I struggle with this too, on and off. When it’s working, the key is to pretty unconsciously pull yourself out of bed (I use Mel Robbins’ 5-second rule) and dress in workout gear, take a swig of water before even engaging your brain.

Once I’m prepped, app open and I’m in position on the mat, I want to do the workout and then the good habits snowball from there- I’ve worked out, so want a healthy breakfast and to keep up with the water intake etc.

It’s a cliche, but the first step really is the hardest. If at any point I asked myself should I do this (workout/cook from scratch) or take the comfort route, I’d choose the comfort route every time.

And then once you’ve done one thing intentionally, all the other challenges of the day feel easier.

I say this, but I’m really in a slump at the moment that I need to drag myself out of too! The season change/dark morning and evening doesn’t help my motivation and I usually feel a dip about this time of year.

GoldCat255 · 18/11/2024 10:37

Where is the father of the child in this? Does he help in any way?

potatocakesinprogress · 18/11/2024 10:57

You don't need to think about whether or not you want to do something, you just do it.

I start my day listening to a few minutes of a motivational audiobook or podcast to get into a good mindset. Then I get up and do a workout. I have the heating set to be on because no one wants to get out of bed if it's cold and they don't have to.

I focus on the outcomes of what I want to achieve. If that's not strong enough for you you'll never do the tasks. It doesn't necessarily have to be about you, it could be you want to be healthy to be a good example and live longer for your kids, or because you don't want them to grow up like you did or whatever it is.

Switch to mini versions of what you have chocolate-wise, and go for low calorie things for the moment, like the low cal chocolate coated ice creams on sticks, so they take time to eat and you feel like you've had a lot when you haven't.

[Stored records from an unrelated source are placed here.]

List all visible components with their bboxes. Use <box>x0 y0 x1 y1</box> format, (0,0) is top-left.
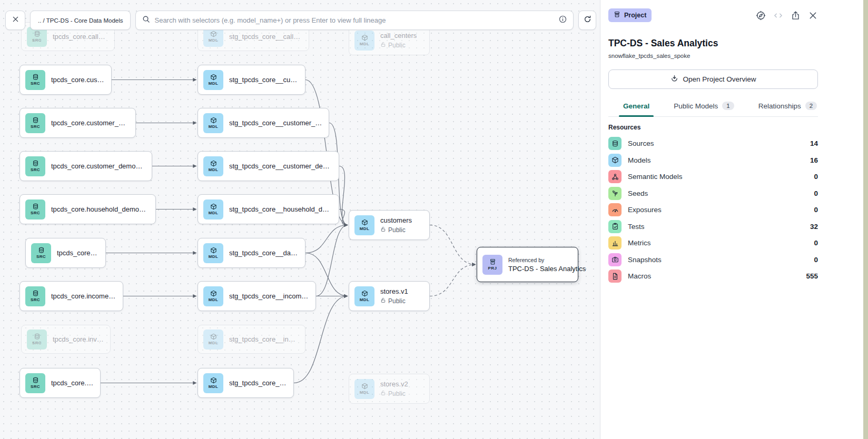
edge-mdl_customers-to-prj_sales_analytics <box>430 225 476 265</box>
node-text: stg_tpcds_core__inventory <box>229 335 299 343</box>
node-prj_sales_analytics[interactable]: PRJ Referenced by TPC-DS - Sales Analyti… <box>477 247 578 282</box>
resource-label: Snapshots <box>628 256 807 264</box>
node-label: tpcds_core.inventory <box>53 335 104 343</box>
node-text: stores.v1 Public <box>380 287 408 305</box>
node-label: stg_tpcds_core__household_demogr... <box>229 205 332 213</box>
close-lineage-button[interactable] <box>5 11 25 30</box>
node-mdl_income_band[interactable]: MDL stg_tpcds_core__income_band <box>198 281 316 311</box>
node-src_store[interactable]: SRC tpcds_core.store <box>19 368 101 398</box>
app-window: SRC tpcds_core.call_center MDL stg_tpcds… <box>0 0 868 439</box>
node-mdl_customer_demographics[interactable]: MDL stg_tpcds_core__customer_demogra... <box>198 151 339 181</box>
node-type-label: SRC <box>31 81 40 86</box>
panel-header: Project <box>608 8 818 22</box>
node-src_income_band[interactable]: SRC tpcds_core.income_band <box>19 281 123 311</box>
tab-label: Relationships <box>758 102 801 110</box>
node-mdl_household_demographics[interactable]: MDL stg_tpcds_core__household_demogr... <box>198 194 339 224</box>
share-icon[interactable] <box>791 11 801 21</box>
node-src_customer_address[interactable]: SRC tpcds_core.customer_address <box>19 108 136 138</box>
node-label: call_centers <box>380 32 417 39</box>
node-label: stg_tpcds_core__customer_address <box>229 119 322 127</box>
resource-row-macros: Macros 555 <box>608 270 818 283</box>
details-panel: Project TPC-DS - Sales Analytics snowfla… <box>600 0 864 439</box>
tab-general[interactable]: General <box>623 102 649 116</box>
node-type-label: SRC <box>32 38 42 43</box>
visibility-badge: Public <box>380 297 408 305</box>
file-icon <box>608 270 622 283</box>
tab-relationships[interactable]: Relationships2 <box>758 102 817 116</box>
node-type-label: SRC <box>31 167 40 172</box>
node-mdl_inventory[interactable]: MDL stg_tpcds_core__inventory <box>198 325 305 354</box>
node-type-label: MDL <box>209 81 219 86</box>
node-label: tpcds_core.income_band <box>51 292 116 300</box>
search-input[interactable] <box>154 16 555 24</box>
info-icon[interactable] <box>559 15 567 25</box>
node-type-label: MDL <box>209 38 219 43</box>
node-text: tpcds_core.customer <box>51 76 105 84</box>
seed-icon <box>608 187 622 200</box>
gauge-icon <box>608 203 622 216</box>
project-subtitle: snowflake_tpcds_sales_spoke <box>608 53 818 59</box>
cube-icon: MDL <box>203 330 223 350</box>
node-type-label: MDL <box>209 167 219 172</box>
database-icon: SRC <box>25 113 45 133</box>
open-overview-icon <box>670 75 678 84</box>
node-label: stg_tpcds_core__call_center <box>229 33 302 41</box>
node-type-label: MDL <box>209 254 219 259</box>
cube-icon: MDL <box>354 286 374 306</box>
node-src_household_demographics[interactable]: SRC tpcds_core.household_demographics <box>19 194 156 224</box>
node-mdl_store[interactable]: MDL stg_tpcds_core__store <box>198 368 294 398</box>
lock-open-icon <box>380 226 386 234</box>
project-type-badge: Project <box>608 8 652 22</box>
node-label: tpcds_core.customer <box>51 76 105 84</box>
node-text: stg_tpcds_core__store <box>229 379 287 387</box>
resource-count: 0 <box>814 256 818 264</box>
resource-count: 555 <box>806 272 818 280</box>
refresh-icon <box>584 15 591 25</box>
project-badge-label: Project <box>624 12 646 19</box>
visibility-badge: Public <box>380 390 408 397</box>
resource-label: Models <box>628 156 804 164</box>
lineage-canvas: SRC tpcds_core.call_center MDL stg_tpcds… <box>0 0 600 439</box>
breadcrumb[interactable]: .. / TPC-DS - Core Data Models <box>30 11 131 30</box>
node-type-label: MDL <box>360 297 370 302</box>
database-icon: SRC <box>25 286 45 306</box>
node-src_inventory[interactable]: SRC tpcds_core.inventory <box>21 325 111 354</box>
panel-tabs: GeneralPublic Models1Relationships2 <box>608 102 818 117</box>
node-mdl_customer[interactable]: MDL stg_tpcds_core__customer <box>198 65 305 95</box>
lock-open-icon <box>380 390 386 397</box>
breadcrumb-label: .. / TPC-DS - Core Data Models <box>38 17 123 24</box>
resource-label: Tests <box>628 223 804 231</box>
close-icon <box>12 15 19 25</box>
node-src_date_dim[interactable]: SRC tpcds_core.date_dim <box>25 238 106 268</box>
node-mdl_customer_address[interactable]: MDL stg_tpcds_core__customer_address <box>198 108 329 138</box>
resource-count: 32 <box>810 223 818 231</box>
node-text: Referenced by TPC-DS - Sales Analytics <box>508 257 571 273</box>
refresh-lineage-button[interactable] <box>578 11 596 30</box>
node-text: tpcds_core.date_dim <box>57 249 99 257</box>
node-mdl_stores_v2[interactable]: MDL stores.v2 Public <box>349 374 430 404</box>
resource-count: 16 <box>810 156 818 164</box>
node-text: stg_tpcds_core__household_demogr... <box>229 205 332 213</box>
node-mdl_stores_v1[interactable]: MDL stores.v1 Public <box>349 281 430 311</box>
node-src_customer_demographics[interactable]: SRC tpcds_core.customer_demographics <box>19 151 152 181</box>
node-type-label: SRC <box>31 384 40 389</box>
project-icon: PRJ <box>482 255 502 275</box>
resource-label: Metrics <box>628 239 807 247</box>
node-mdl_date_dim[interactable]: MDL stg_tpcds_core__date_dim <box>198 238 305 268</box>
resource-label: Macros <box>628 272 800 280</box>
tab-public-models[interactable]: Public Models1 <box>674 102 734 116</box>
lock-open-icon <box>380 297 386 305</box>
cube-icon: MDL <box>203 113 223 133</box>
search-bar[interactable] <box>135 11 574 30</box>
window-edge-strip <box>863 0 868 439</box>
close-panel-icon[interactable] <box>808 11 818 21</box>
explore-compass-icon[interactable] <box>756 11 766 21</box>
node-mdl_customers[interactable]: MDL customers Public <box>349 210 430 240</box>
node-src_customer[interactable]: SRC tpcds_core.customer <box>19 65 112 95</box>
node-text: stg_tpcds_core__income_band <box>229 292 309 300</box>
open-project-overview-button[interactable]: Open Project Overview <box>608 69 818 89</box>
node-text: stg_tpcds_core__customer_demogra... <box>229 162 332 170</box>
node-label: tpcds_core.customer_address <box>51 119 129 127</box>
node-label: stg_tpcds_core__customer <box>229 76 299 84</box>
resources-heading: Resources <box>608 124 818 131</box>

MrsSunshine2b · 18/11/2024 14:14

So you are attempting to wake up an hour earlier than you wake your 4 yo up to get to nursery, which needs to be done in advance of you arriving at your full-time job? Then when you don't get up you call that a lie-in? You are craving sugar and feeling depressed because you are sleep deprived. You are repeatedly waking yourself up before dawn so you can spend an hour feeling bad about yourself because you are obviously too exhausted to do a workout.

Stop putting unrealistic expectations on yourself and deliberately disturbing your sleep for no good reason.

Your jobs at the moment: Get yourself and DS to where they need to be at the right time, dressed and more-or-less clean. Feed yourself and DS. Get yourself and DS to bed at a reasonable hour.

If you want to do some exercise, go for a walk in your lunch break.

You don't need to be getting up at 5am to work out.

Yesterdayyesterday · 18/11/2024 16:56

I'm feeling similar OP. The difference is I think you are actually getting enough sleep given that you aren't tired when you wake up. In contrast I go to bed too late which worsens both my mood, attentiveness and sugar cravings during the day. I couldn't even contemplate working out in the morning, but then I probably would never try as I'm not a morning person.

I need to get more sleep and eat better. But, one thing I have made into a habit is getting out for a walk everyday at lunchtime. It's good in terms of exercise, and getting some sunlight helps with mood and quality (if not quantity) of sleep. So at least I'm doing one thing right. Also, there is much less of a barrier to going for a walk versus running, getting to the gym etc, as you just need to put on trainers and a coat.